Pour sortir de l’impasse, l’innovation a tout à gagner à se rapprocher de ce que Marc Giget (président du Club de Paris des directeurs de l’innovation) qualifie de « véritable innovation« : une innovation  « humaniste » qui vise « l’amélioration de la condition humaine et de la vie en société. »

En parallèle, les améliorations apportées jusqu’à présent dans les modes de production ne suffisent pas à enrayer la dégradation des écosystèmes. Par rapport à 1980, l’économie mondiale utilise environ 30% de ressources naturelles en moins pour produire un euro de PIB, mais nos consommations globales de ressources ont doublé depuis. D’où le consensus grandissant autour de l’idée qu’une authentique révolution reste à mener: le cabinet de conseil McKinsey prévoit une « révolution des ressources » à l’horizon 2030, tandis que Jeremy Rifkin prône une « troisième révolution industrielle« .

L’innovation, « une affaire de culture à faire émerger dans toute l’entreprise »

L’innovation est ainsi l’avenir du développement durable, et inversement. Ce bénéfice mutuel se traduit par une convergence entre les stratégies d’innovation et de développement durable dans les entreprises. C’est ce qu’explore l’étude « L’innovation qui change le monde » [pdf], qu’a publié le cabinet de conseil en développement durable Utopies, avec le soutien de Michelin, Essilor, Philips, Groupe SEB, Bouygues construction, Veolia, la Caisse des dépôts et l’ADEME.
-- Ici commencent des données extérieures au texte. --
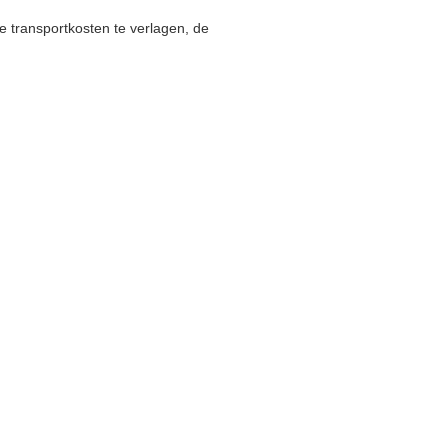
de transportkosten te verlagen, de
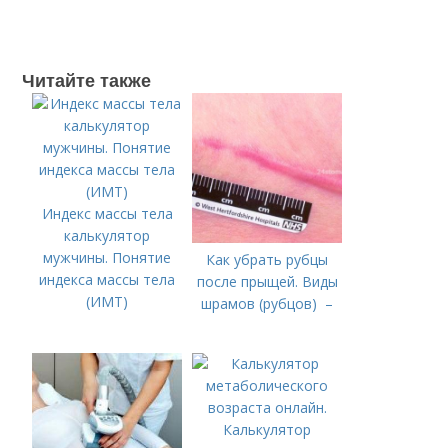
Читайте также
Индекс массы тела
калькулятор
мужчины. Понятие
Как убрать рубцы
индекса массы тела
после прыщей. Виды
(ИМТ)
шрамов (рубцов) –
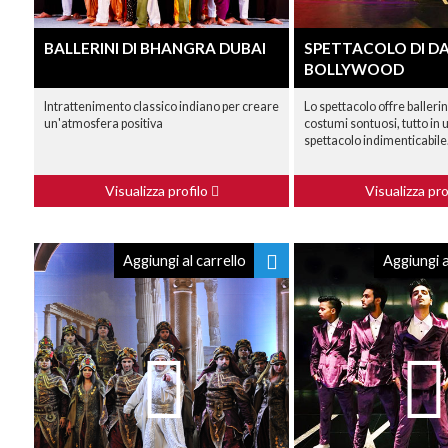
BALLERINI DI BHANGRA DUBAI
SPETTACOLO DI D
BOLLYWOOD
Intrattenimento classico indiano per creare
Lo spettacolo offre ballerini
un'atmosfera positiva
costumi sontuosi, tutto in 
spettacolo indimenticabile
Visualizza profilo
Visualizza pro
Aggiungi al carrello
Aggiungi a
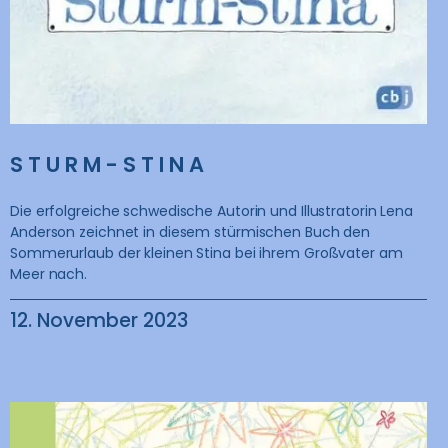
STURM-STINA
Die erfolgreiche schwedische Autorin und Illustratorin Lena
Anderson zeichnet in diesem stürmischen Buch den
Sommerurlaub der kleinen Stina bei ihrem Großvater am
Meer nach.
12. November 2023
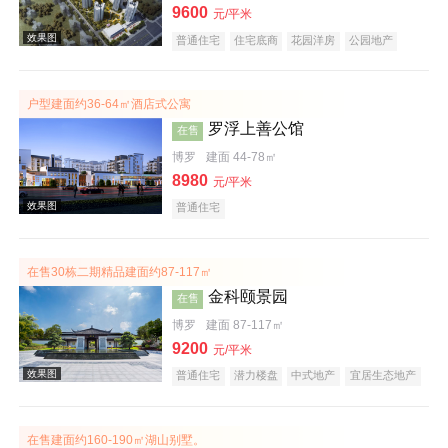
9600
元/平米
普通住宅
住宅底商
花园洋房
公园地产
效果图
低总价
名企盘
户型建面约36-64㎡酒店式公寓
罗浮上善公馆
在售
博罗
建面 44-78㎡
8980
元/平米
普通住宅
效果图
在售30栋二期精品建面约87-117㎡
金科颐景园
在售
博罗
建面 87-117㎡
9200
元/平米
普通住宅
潜力楼盘
中式地产
宜居生态地产
养老地产
低总价
五证齐全
效果图
在售建面约160-190㎡湖山别墅。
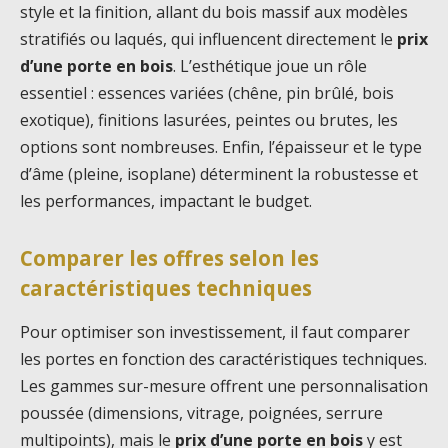
style et la finition, allant du bois massif aux modèles
stratifiés ou laqués, qui influencent directement le
prix
d’une porte en bois
. L’esthétique joue un rôle
essentiel : essences variées (chêne, pin brûlé, bois
exotique), finitions lasurées, peintes ou brutes, les
options sont nombreuses. Enfin, l’épaisseur et le type
d’âme (pleine, isoplane) déterminent la robustesse et
les performances, impactant le budget.
Comparer les offres selon les
caractéristiques techniques
Pour optimiser son investissement, il faut comparer
les portes en fonction des caractéristiques techniques.
Les gammes sur-mesure offrent une personnalisation
poussée (dimensions, vitrage, poignées, serrure
multipoints), mais le
prix d’une porte en bois
y est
Cette innovation « utile » se définit par certaines caractéristiques. Tout d’abord, l’innovation durable va bien au-delà des produits ou de la technologie. Elle englobe l’innovation dans les usages, dans les services autour du produit, mais également, pour l’entreprise, l’innovation dans les modèles économiques, dans l’organisation et la gouvernance.
Elle est portée par un état d’esprit. L’innovation est une affaire de culture à faire émerger dans toute l’entreprise. A la croisée des domaines de l’innovation radicale, de l’humanisme et du développement durable, il existe un « terreau culturel fertile » pour l’innovation durable, fait d’ouverture et de collaboration, de responsabilisation et d’épanouissement de l’individu, d’expérimentation et de droit à l’erreur.

Elle est aussi ambitieuse et radicale plus qu’incrémentale, parce qu’être « moins mauvais ne suffit pas à être bon« , comme l’affirme l’architecte et designer William McDonough. Les objectifs radicaux obligent à penser différemment, à réinventer radicalement un produit qui n’est pas satisfaisant plutôt qu’à « l’optimiser » et à trouver des solutions qui n’existent pas encore.

Intégrer davantage les parties prenantes

L’innovation durable est ouverte et co-construite avec les parties prenantes. La sollicitation et l’implication croissantes des parties prenantes de l’entreprise (fournisseurs, clients, start-up ou autres acteurs de la société civile) est une tendance phare de l’innovation durable.

Enfin, elle est indissociable d’un marketing engagé, car elle ne peut pas exister « sur l’étagère », en attendant d’être sagement choisie. Le succès de la Prius (véhicule hybride) est largement dû à un engagement marketing patient et persévérant durant plus de 15 ans de la part de Toyota, pour lever les freins à l’acquisition d’une voiture qui coûtait plus cher et ne répondait pas initialement aux attentes du marché.

C’est l’offre qui fait évoluer la demande et non l’inverse. L’offre responsable est maintenant conçue pour avoir aussi une forte valeur ajoutée pour le client: désormais le caractère « durable » est l’un des attributs d’un meilleur produit, un point c’est tout!